Track 1 Ardona thalamum is divine god like , felt bless by god and smile.track 2 is interresting, while some other track are interresting they remain minimalist, but its ockay sound pretty inspiring.

Anybody bought the same record i did and what in the hell is a bowed psalterium because it sound rad 

That about it folks your looking for something retro for prayer or meditation purpose you can't go wrong whit this release.

:tiphat:


----------



## hpowders

Mozart's Ave verum corpus, KV 618.

Four minutes of ecstatic bliss.


----------



## Figleaf

hpowders said:


> Mozart's Ave verum corpus, KV 618.
> 
> Four minutes of ecstatic bliss.


Have you heard this famous version by the Sistine Chapel Choir, back when they still employed castrati?






I don't know about ecstatic bliss (the choir as a whole is a bit ropy) but it's certainly interesting.


----------



## hpowders

Figleaf said:


> Have you heard this famous version by the Sistine Chapel Choir, back when they still employed castrati?
> 
> 
> 
> 
> 
> 
> I don't know about ecstatic bliss (the choir as a whole is a bit ropy) but it's certainly interesting.

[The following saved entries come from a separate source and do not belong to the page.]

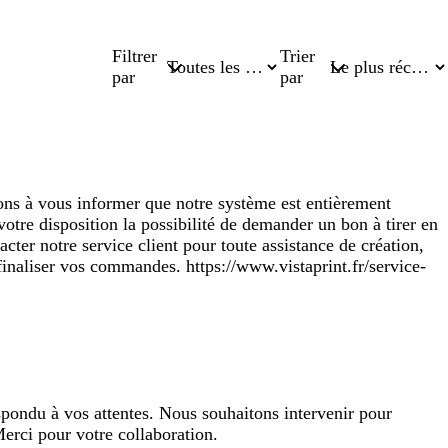
Filtrer
Trier
par
par
nons à vous informer que notre système est entièrement
otre disposition la possibilité de demander un bon à tirer en
ter notre service client pour toute assistance de création,
finaliser vos commandes. https://www.vistaprint.fr/service-
spondu à vos attentes. Nous souhaitons intervenir pour
Merci pour votre collaboration.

No. I have the Choir of St. John's College, Cambridge and their singing is blissful.


----------



## Potiphera




----------



## Isivor

C.Ph.E. Bach - Heilig, heilig ist Gott


----------



## Art Rock

Faure's Requiem for me.


----------



## catherinethegreat21

Panis Angelicus. My Fave Version


----------



## MAS

Mozart's Laudate Dominum
(But, really, there are SO many!)


----------



## Ilarion

Soul-searching and achingly beautiful music from the pen of Bach:


----------



## trazom

Ilarion said:


> Soul-searching and achingly beautiful music from the pen of Bach:


I agree, and on the subject of the Matthew Passion, which I saw a performance of a couple months ago, the two arias I remember having the most profound emotional effect on me were:






and






and to pick something from my other favorite, Mozart, the Laudate Dominum from his Vesperae de Domenica K321. Not as famous as the one from K.339, but just as beautiful.


----------



## Headphone Hermit

deprofundis said:


> what in the hell is a bowed psalterium because it sound rad


"it sound rad" - I presume this is a form of praise or astonishment

Anyway, a bowed psaltery is a form of zither that is played with a bow, although it is anachronistic to have it on a recording of early music as it appears to be a twentieth-century invention


----------



## Wunderhorn

I have to say: *Grechaninov*: *"Passion Week"*. The recording with Charles Bruffy and the Kanas City Chorale on Chandos is out of this world. The choir is so good, at times you might wonder if this is even human anymore...

It is sacred music that can touch the soul profoundly.

- - -

Note to the above: "Rad" is an American slang term that was mostly popular in the 80s. It is a short form of "radical". And yes, it means praise and astonishment in one.
I also had not known about it until I learned it from my wife. 

The psaltery itself is a very old instrument. It would absolutely not surprise me if someone had played it with a bow back in the middle ages as well...


----------



## Ilarion

Deletion of this post


----------



## Ilarion

trazom said:


> I agree, and on the subject of the Matthew Passion, which I saw a performance of a couple months ago, the two arias I remember having the most profound emotional effect on me were:
> 
> 
> 
> 
> 
> 
> and
> 
> 
> 
> 
> 
> 
> and to pick something from my other favorite, Mozart, the Laudate Dominum from his Vesperae de Domenica K321. Not as famous as the one from K.339, but just as beautiful.


Hi trazom,

You do know your stuff, BRAVO!!!

If I may humbly proffer:






A most solemn rendering of a great aria by Bach...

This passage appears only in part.